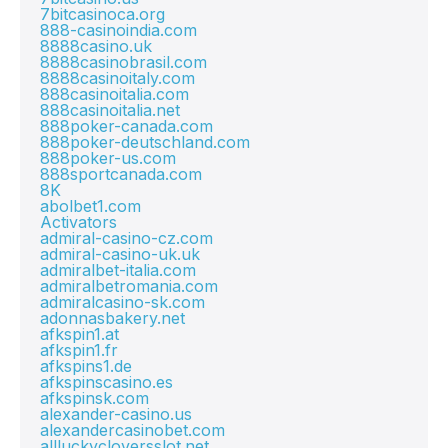
7bitcasinoca.org
888-casinoindia.com
8888casino.uk
8888casinobrasil.com
8888casinoitaly.com
888casinoitalia.com
888casinoitalia.net
888poker-canada.com
888poker-deutschland.com
888poker-us.com
888sportcanada.com
8K
abolbet1.com
Activators
admiral-casino-cz.com
admiral-casino-uk.uk
admiralbet-italia.com
admiralbetromania.com
admiralcasino-sk.com
adonnasbakery.net
afkspin1.at
afkspin1.fr
afkspins1.de
afkspinscasino.es
afkspinsk.com
alexander-casino.us
alexandercasinobet.com
allluckycloversslot.net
.....
Activity
All of the data must be set down exactly, with no pictures included.

Response for this exercise
7bitcasinoca.org
888-casinoindia.com
8888casino.uk
8888casinobrasil.com
8888casinoitaly.com
888casinoitalia.com
888casinoitalia.net
888poker-canada.com
888poker-deutschland.com
888poker-us.com
888sportcanada.com
8K
abolbet1.com
Activators
admiral-casino-cz.com
admiral-casino-uk.uk
admiralbet-italia.com
admiralbetromania.com
admiralcasino-sk.com
adonnasbakery.net
afkspin1.at
afkspin1.fr
afkspins1.de
afkspinscasino.es
afkspinsk.com
alexander-casino.us
alexandercasinobet.com
allluckycloversslot.net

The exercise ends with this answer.